» What you will do
From the records below, copy each line in which the string "Informationen" occurs.

········

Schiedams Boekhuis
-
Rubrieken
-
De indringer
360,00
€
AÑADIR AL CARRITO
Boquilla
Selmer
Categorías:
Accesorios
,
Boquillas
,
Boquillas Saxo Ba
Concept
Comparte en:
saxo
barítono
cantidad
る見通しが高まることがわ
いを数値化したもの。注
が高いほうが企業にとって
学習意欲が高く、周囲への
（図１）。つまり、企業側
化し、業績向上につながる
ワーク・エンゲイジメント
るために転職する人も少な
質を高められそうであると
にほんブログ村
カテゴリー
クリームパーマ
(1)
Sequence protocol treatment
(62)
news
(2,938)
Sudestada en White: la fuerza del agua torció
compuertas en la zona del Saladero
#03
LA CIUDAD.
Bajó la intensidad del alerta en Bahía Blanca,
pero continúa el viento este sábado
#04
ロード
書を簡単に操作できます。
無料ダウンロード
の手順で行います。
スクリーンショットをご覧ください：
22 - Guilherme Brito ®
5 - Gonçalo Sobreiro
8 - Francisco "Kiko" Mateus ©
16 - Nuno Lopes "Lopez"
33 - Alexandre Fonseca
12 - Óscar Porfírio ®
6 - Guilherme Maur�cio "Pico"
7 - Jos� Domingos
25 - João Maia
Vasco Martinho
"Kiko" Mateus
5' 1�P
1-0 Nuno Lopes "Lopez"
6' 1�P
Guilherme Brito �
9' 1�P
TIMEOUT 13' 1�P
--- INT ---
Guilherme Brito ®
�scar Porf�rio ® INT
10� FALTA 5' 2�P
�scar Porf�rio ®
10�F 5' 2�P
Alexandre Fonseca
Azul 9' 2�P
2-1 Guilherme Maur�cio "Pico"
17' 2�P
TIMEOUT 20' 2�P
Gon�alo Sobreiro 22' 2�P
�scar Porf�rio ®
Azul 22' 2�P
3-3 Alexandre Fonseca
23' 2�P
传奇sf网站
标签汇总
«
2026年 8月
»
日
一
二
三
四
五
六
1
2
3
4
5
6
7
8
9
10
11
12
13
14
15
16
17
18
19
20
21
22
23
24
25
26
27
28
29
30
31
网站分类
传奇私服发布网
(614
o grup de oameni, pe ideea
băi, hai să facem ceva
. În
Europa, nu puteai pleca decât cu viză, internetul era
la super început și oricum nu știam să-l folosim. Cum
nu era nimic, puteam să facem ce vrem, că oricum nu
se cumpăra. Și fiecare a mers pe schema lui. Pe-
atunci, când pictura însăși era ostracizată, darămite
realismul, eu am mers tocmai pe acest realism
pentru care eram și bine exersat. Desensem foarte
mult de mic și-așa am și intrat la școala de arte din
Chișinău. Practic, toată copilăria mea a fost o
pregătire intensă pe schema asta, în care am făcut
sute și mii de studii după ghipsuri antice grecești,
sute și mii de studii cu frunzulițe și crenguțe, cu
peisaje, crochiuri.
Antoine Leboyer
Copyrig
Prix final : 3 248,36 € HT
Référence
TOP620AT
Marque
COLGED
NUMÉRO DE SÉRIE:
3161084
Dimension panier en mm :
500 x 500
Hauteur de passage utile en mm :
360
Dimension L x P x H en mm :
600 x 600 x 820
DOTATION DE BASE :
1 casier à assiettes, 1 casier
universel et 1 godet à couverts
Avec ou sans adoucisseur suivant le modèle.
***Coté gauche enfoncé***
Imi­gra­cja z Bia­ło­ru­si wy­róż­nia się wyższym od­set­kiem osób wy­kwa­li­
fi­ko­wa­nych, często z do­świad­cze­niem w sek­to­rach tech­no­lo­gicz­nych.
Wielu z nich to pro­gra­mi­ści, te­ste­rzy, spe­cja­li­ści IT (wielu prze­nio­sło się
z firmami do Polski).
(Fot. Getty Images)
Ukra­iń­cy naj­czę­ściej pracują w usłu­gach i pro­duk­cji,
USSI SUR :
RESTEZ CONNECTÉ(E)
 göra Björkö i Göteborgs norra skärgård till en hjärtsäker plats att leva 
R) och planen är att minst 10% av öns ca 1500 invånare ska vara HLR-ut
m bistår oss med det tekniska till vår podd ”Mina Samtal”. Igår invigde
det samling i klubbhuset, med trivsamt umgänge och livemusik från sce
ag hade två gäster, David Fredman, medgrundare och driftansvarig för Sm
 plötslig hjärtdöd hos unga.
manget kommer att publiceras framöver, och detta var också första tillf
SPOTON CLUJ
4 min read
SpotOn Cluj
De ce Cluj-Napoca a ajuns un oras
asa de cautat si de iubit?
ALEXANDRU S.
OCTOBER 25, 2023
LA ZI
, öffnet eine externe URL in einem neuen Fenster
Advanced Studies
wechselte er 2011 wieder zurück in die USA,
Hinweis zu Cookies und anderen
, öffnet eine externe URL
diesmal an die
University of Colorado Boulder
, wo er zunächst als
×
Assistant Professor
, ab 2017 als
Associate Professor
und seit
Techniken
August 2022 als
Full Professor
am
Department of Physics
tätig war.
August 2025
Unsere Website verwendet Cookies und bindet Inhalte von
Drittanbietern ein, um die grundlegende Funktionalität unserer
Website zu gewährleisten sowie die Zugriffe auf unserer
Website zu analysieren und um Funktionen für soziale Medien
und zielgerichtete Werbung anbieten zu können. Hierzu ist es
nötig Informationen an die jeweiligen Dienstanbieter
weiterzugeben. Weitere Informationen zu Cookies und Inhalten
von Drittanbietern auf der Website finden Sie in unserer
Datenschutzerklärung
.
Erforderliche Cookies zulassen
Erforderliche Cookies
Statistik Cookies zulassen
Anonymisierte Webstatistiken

········

» Solution
nötig Informationen an die jeweiligen Dienstanbieter
weiterzugeben. Weitere Informationen zu Cookies und Inhalten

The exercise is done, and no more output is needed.